_Activity_.
The copy must match the data word for word and contain no pictures.

_Stored data entries_.
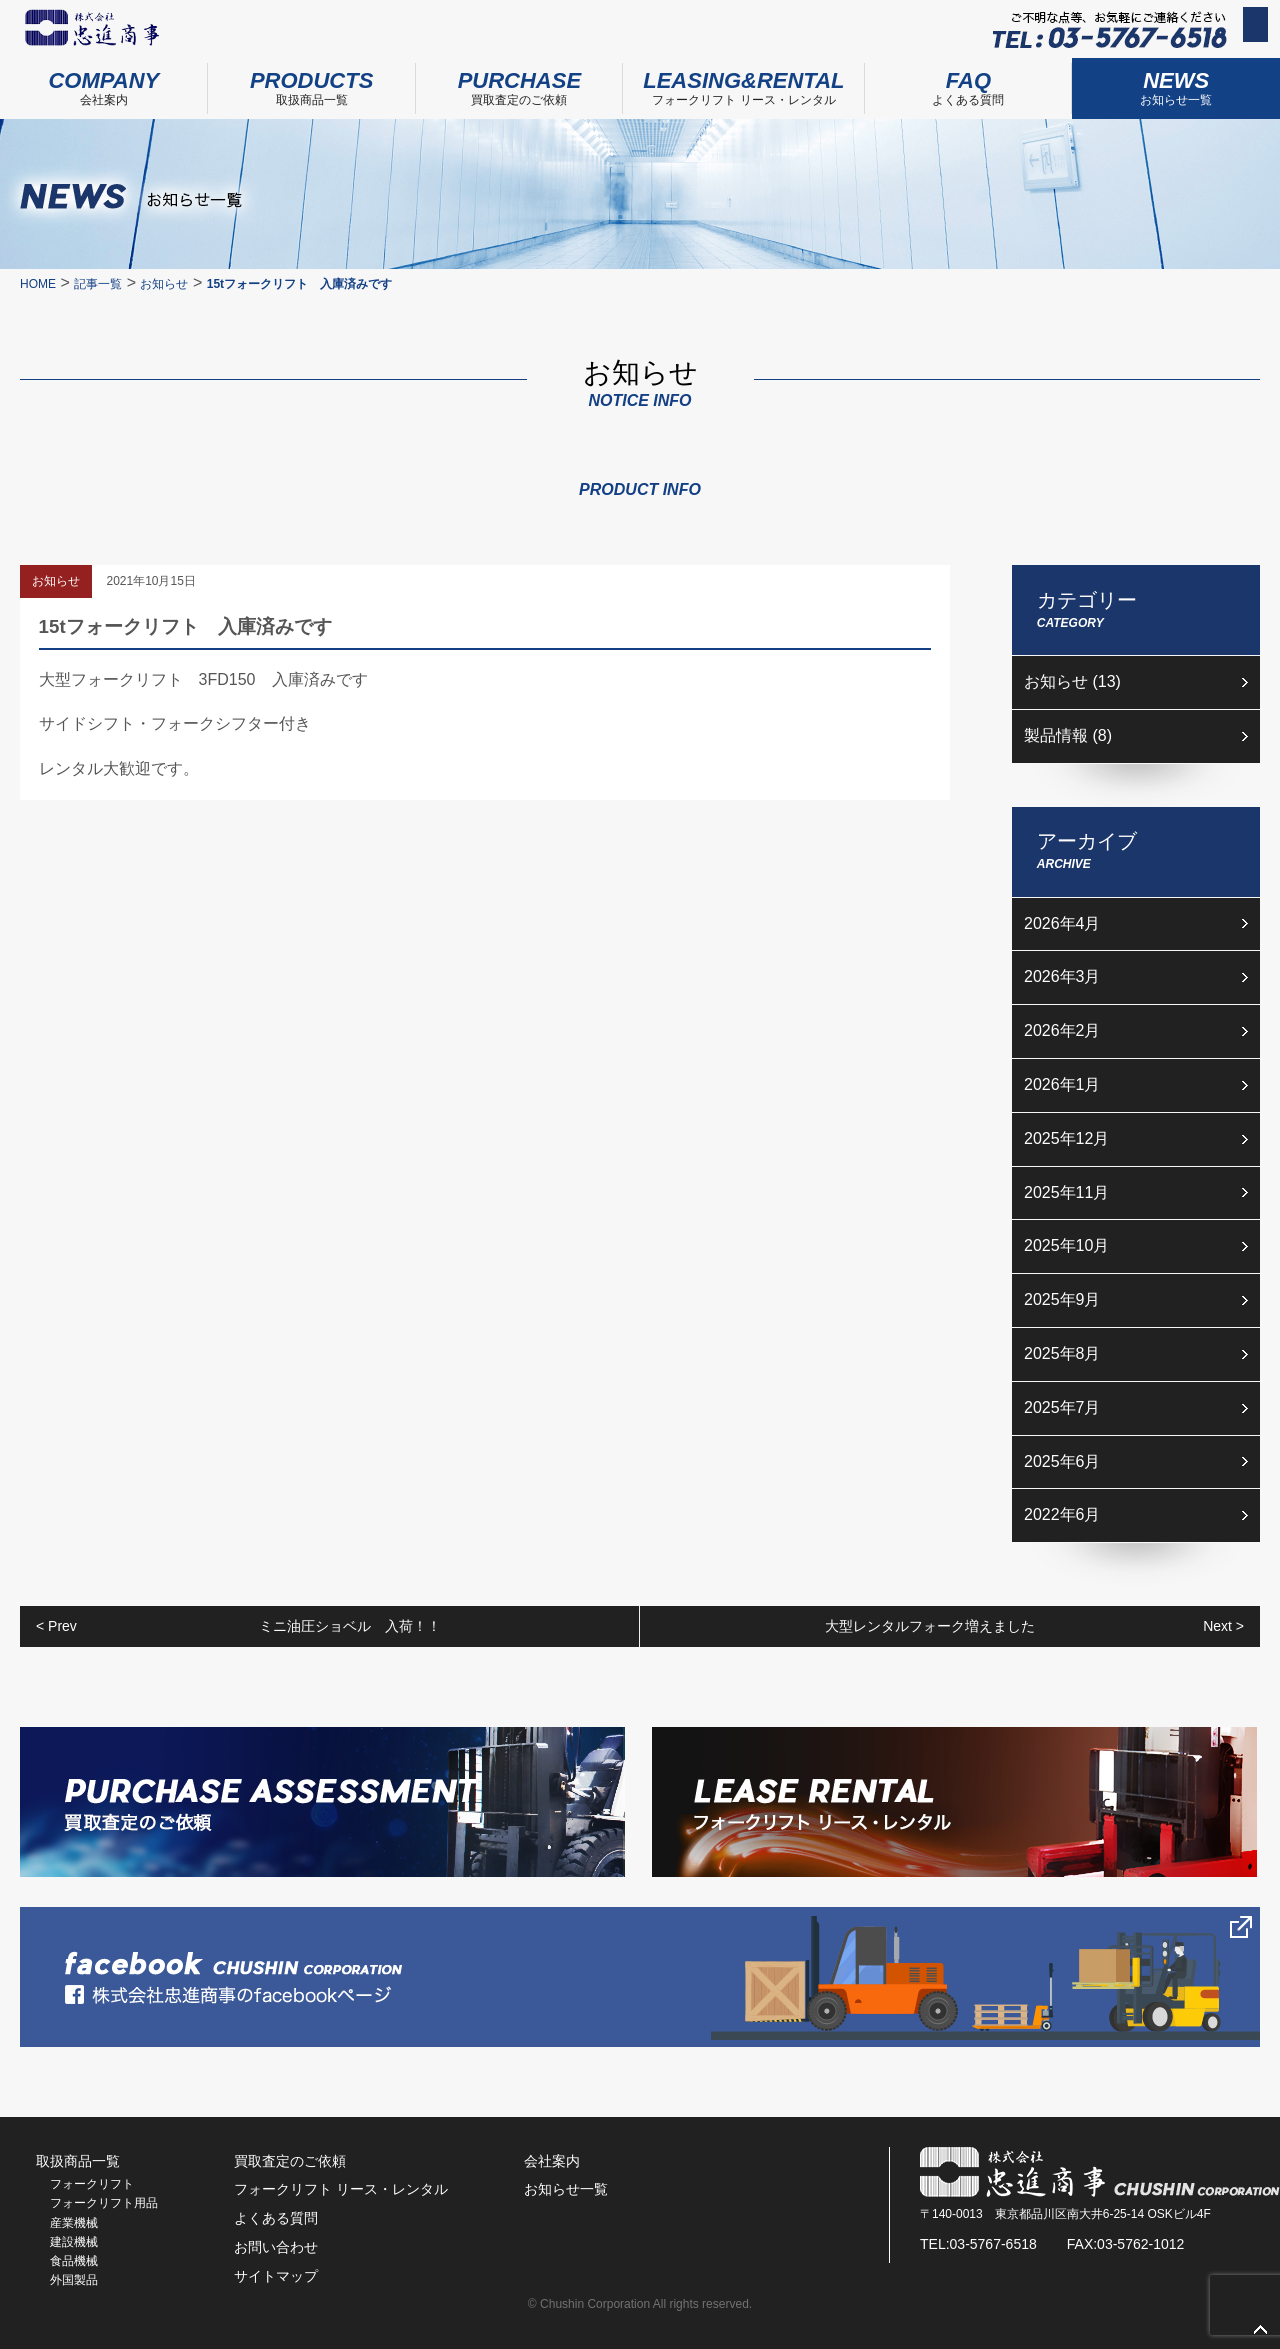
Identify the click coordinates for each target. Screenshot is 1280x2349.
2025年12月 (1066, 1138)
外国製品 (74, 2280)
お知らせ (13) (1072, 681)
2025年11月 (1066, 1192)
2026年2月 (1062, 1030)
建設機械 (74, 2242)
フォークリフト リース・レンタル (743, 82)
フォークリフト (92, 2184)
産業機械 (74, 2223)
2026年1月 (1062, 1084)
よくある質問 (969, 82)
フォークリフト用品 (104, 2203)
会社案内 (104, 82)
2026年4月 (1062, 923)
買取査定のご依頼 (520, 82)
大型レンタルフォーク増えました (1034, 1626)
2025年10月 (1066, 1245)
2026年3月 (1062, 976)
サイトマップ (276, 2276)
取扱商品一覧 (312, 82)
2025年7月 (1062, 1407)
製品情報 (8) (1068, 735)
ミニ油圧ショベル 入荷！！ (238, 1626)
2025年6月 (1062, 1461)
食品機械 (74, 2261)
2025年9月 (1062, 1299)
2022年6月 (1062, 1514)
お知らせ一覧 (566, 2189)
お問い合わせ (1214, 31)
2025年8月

_Exercise result_.
Identify the click coordinates for each target. Screenshot is 1280x2349.
2025年12月 (1066, 1138)
外国製品 (74, 2280)
お知らせ (13) (1072, 681)
2025年11月 (1066, 1192)
2026年2月 (1062, 1030)
建設機械 (74, 2242)
フォークリフト リース・レンタル (743, 82)
フォークリフト (92, 2184)
産業機械 (74, 2223)
2026年1月 (1062, 1084)
よくある質問 (969, 82)
フォークリフト用品 (104, 2203)
会社案内 (104, 82)
2026年4月 (1062, 923)
買取査定のご依頼 (520, 82)
大型レンタルフォーク増えました (1034, 1626)
2025年10月 (1066, 1245)
2026年3月 (1062, 976)
サイトマップ (276, 2276)
取扱商品一覧 (312, 82)
2025年7月 (1062, 1407)
製品情報 (8) (1068, 735)
ミニ油圧ショベル 入荷！！ (238, 1626)
2025年6月 (1062, 1461)
食品機械 (74, 2261)
2025年9月 (1062, 1299)
2022年6月 (1062, 1514)
お知らせ一覧 (566, 2189)
お問い合わせ (1214, 31)
2025年8月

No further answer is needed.